Martinez’s eyes bug open.
“Let me see those.”
I hand them up. He starts reading them.
Robertson spins in his chair, looking at the two cops seated behind him. They look away. He jumps to his feet.
“I want to see those myself.”
“In good time,” I tell him.
He stands in place, fuming. Martinez flips through the pages, turns back to the one I’d ear-marked for him.
“Are these for real?” he asks finally.
“Very real,” I assure him. “The only real hospital documents that have been introduced in this courtroom.”
&nbs
p; He hands them to his bailiff.
“Place these in evidence,” he commands. As an afterthought: “see to it that the District Attorney’s office gets a copy.”
Mary Lou gets up from our table and tosses a copy on the prosecution table. Robertson grabs it, quickly starts reading.
“How did you get these?” Martinez asks me.
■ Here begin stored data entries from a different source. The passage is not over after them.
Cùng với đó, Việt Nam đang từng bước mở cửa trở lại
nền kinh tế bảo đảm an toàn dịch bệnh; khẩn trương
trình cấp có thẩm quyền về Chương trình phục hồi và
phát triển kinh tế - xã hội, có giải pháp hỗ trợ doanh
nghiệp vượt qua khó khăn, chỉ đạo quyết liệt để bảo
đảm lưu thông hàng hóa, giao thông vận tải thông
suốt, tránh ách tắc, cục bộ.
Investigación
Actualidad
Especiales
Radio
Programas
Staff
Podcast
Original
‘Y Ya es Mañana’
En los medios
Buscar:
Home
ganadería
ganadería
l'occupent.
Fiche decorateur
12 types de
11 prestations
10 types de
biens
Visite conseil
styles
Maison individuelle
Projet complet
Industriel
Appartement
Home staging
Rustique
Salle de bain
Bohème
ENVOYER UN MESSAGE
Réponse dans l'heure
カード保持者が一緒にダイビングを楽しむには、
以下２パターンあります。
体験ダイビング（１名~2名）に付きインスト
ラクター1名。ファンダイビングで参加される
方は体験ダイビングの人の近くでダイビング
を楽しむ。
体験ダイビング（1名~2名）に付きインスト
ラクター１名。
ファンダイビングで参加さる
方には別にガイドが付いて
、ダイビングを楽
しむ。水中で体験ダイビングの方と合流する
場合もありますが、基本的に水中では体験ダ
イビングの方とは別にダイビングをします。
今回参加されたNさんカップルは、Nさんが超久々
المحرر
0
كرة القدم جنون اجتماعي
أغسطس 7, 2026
“Mr. Bonfiglio obtained them for me, your honor. At four o’clock this morning.”
The judge stares at me, conflicted.
“Were they obtained legally?” he asks reluctantly, feeling compelled to, not wanting to.
“To be truthful, your honor, it’s a gray area. They are not public documents per se, but Saint Mary’s is a publicly funded hospital, so a case can be made that their records are public records, as long as releasing them doesn’t breach doctor-patient confidentiality, which in this case I clearly felt did not happen.”
Robertson, meanwhile, stops reading and strides forward.
“With all due respect, your honor, I have never seen these documents. Until this moment, I didn’t know they existed. But it’s obvious to me that they were obtained illegally, and should not be allowed to be placed in the record of these proceedings or used in any fashion here.”
Martinez shoots him a look that would stop a rhino in its tracks.
“This isn’t a trial, damn it. We’re trying to find out what the hell’s going on.” He turns back to me. “Explain how you got these, and why they aren’t part of the official record.”
“I’ll let my witness explain, if I may.”
Martinez turns to the kid.
“Explain.”
Bonfiglio smiles. The kid is in his element; he’s going to savor this.
“Sure, judge. I’d be happy to. It works like this.”
I step back; I want all the attention to be on him. All eyes are on this geek: the bikers, Martinez, Robertson, Moseby, everyone.
“This patient came into the hospital. They got all her information, blood type and so forth, entered it here.” He points to places on the printout. “Every patient who ever comes into a hospital goes on the record. They have to, in case they get sued later by some ambulance-chasing lawyer looking for a quick buck.” He smiles maliciously at me. Let him—he may be a geek and an asshole, but he’s my asshole.
“Then they treated her. According to this,” he reads, “they did the following procedures: a D&C, administered blood-clotting medication, antibiotics by injection, sterile after-care measures.”